Abstract

Logistics triads are an emerging research setting, yet there is little theoretical and empirical understanding of how triad structure impacts triad resources and buying firm performance relationship. This study first develops a typology of triad structure (asymmetric, balanced, symmetric triads). Based on the theories of the resource-based view of the firm, balance theory, and equity theory, this study empirically investigates how each triad structure impacts the triad resources-firm performance relationship. It uses three firm performance metrics: financial, operational, and market. It also tests whether environmental complexity and uncertainty affect the triad structure.The study collected empirical data via a survey of 267 matched supplier-3PL pairs for the same buying firms in three countries: the UK, France, and Greece. Group hierarchical regression models analysed the effects of each triad structure on the triad resources-firm performance relationship. Findings show that each triad structure has different effects on buying firm performance. Symmetric triads outperform other triads in operational performance.
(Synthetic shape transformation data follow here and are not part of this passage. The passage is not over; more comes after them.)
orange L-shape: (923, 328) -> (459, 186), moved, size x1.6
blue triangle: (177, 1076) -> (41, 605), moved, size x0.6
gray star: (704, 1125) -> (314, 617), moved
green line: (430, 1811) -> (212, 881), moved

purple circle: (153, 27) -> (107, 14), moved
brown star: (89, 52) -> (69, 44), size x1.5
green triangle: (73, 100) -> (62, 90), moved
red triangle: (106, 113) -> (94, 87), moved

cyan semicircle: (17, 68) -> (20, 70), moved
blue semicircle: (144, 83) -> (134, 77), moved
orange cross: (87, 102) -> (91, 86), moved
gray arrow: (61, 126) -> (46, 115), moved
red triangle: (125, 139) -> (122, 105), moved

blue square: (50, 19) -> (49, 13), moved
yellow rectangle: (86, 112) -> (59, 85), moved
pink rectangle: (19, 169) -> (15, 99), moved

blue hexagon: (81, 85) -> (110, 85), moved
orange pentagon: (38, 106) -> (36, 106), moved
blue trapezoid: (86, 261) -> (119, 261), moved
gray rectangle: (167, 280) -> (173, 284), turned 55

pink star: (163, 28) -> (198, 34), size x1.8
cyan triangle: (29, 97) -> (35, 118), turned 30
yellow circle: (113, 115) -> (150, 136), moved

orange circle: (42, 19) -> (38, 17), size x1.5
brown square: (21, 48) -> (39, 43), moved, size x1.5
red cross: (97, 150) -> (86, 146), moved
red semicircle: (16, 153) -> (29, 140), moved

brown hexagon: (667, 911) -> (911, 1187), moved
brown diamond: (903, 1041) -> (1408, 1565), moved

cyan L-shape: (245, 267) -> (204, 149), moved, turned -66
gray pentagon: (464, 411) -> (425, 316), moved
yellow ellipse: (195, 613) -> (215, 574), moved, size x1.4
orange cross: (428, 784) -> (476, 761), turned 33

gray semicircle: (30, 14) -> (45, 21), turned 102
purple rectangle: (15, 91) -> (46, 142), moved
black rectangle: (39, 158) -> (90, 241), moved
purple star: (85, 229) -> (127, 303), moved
Asymmetric triads have a positive impact on financial performance. Findings also uncover significant differences among triadic resources. The study presents several novelties resulting in important theoretical and managerial implications, including exposing theoretical contradictions about the role of triad structure on firm performance and integrating the three theories to understand the links between resources-structure-performance. This study’s findings indicate that all firms in a triad can strategise their resources to yield market, financial, and operational benefits.